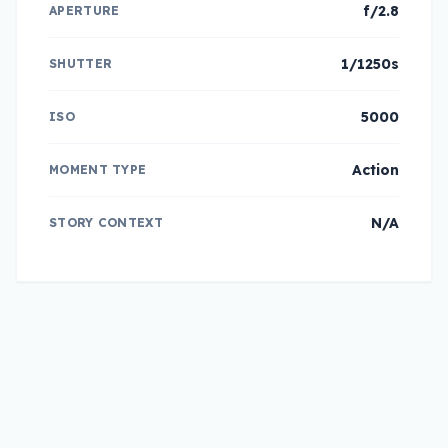
f/2.8
APERTURE
1/1250s
SHUTTER
5000
ISO
Action
MOMENT TYPE
N/A
STORY CONTEXT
------
Exclude the pictures. Write out the remaining data exactly.

f/2.8
APERTURE
1/1250s
SHUTTER
5000
ISO
Action
MOMENT TYPE
N/A
STORY CONTEXT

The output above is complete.